[[ Material shown open ]]
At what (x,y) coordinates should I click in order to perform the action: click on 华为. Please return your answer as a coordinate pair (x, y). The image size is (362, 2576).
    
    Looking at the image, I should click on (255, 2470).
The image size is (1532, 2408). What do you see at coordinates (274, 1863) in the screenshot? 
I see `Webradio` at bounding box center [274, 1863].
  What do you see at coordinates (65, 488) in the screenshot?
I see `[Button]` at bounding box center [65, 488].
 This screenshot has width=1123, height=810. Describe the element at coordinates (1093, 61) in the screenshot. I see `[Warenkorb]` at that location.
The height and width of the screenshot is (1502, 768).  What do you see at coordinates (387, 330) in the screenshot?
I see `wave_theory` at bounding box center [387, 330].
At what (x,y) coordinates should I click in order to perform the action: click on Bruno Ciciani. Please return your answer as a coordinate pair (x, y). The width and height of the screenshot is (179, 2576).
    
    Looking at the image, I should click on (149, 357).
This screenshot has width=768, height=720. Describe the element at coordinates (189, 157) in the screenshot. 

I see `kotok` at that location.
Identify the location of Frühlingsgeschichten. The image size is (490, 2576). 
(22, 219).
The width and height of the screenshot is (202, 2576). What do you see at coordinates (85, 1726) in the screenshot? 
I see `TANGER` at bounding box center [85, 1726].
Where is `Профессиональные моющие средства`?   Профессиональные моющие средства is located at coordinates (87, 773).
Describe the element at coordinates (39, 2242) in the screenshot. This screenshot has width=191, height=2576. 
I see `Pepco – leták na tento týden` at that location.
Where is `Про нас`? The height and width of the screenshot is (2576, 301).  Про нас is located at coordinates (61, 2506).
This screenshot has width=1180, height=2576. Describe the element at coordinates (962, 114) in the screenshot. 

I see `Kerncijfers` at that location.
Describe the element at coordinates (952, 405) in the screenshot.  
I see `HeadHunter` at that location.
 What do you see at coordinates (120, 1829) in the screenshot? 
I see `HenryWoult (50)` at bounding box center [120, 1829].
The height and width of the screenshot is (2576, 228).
[[ Material shown closed ]]
§ **Work item**:
The answer should be all lines from the entries above that hold the word "located".

§ **Exercise result**:
Where is `Профессиональные моющие средства`?   Профессиональные моющие средства is located at coordinates (87, 773).
Where is `Про нас`? The height and width of the screenshot is (2576, 301).  Про нас is located at coordinates (61, 2506).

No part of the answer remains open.